Work order: Any picture in the data below should be skipped, while every line is repeated exactly.

==========

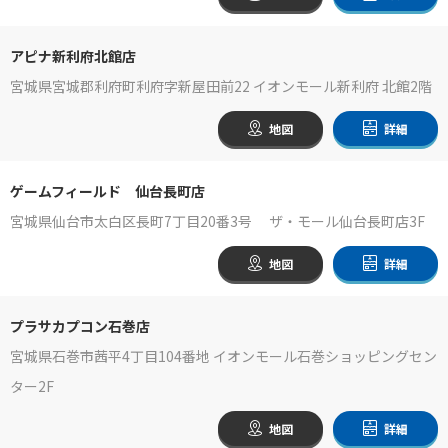
アピナ新利府北館店
宮城県宮城郡利府町利府字新屋田前22 イオンモール新利府 北館2階
地図
詳細
ゲームフィールド 仙台長町店
宮城県仙台市太白区長町7丁目20番3号 ザ・モール仙台長町店3F
地図
詳細
プラサカプコン石巻店
宮城県石巻市茜平4丁目104番地 イオンモール石巻ショッピングセン
ター2F
地図
詳細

==========

Answer for the task:
アピナ新利府北館店
宮城県宮城郡利府町利府字新屋田前22 イオンモール新利府 北館2階
地図
詳細
ゲームフィールド 仙台長町店
宮城県仙台市太白区長町7丁目20番3号 ザ・モール仙台長町店3F
地図
詳細
プラサカプコン石巻店
宮城県石巻市茜平4丁目104番地 イオンモール石巻ショッピングセン
ター2F
地図
詳細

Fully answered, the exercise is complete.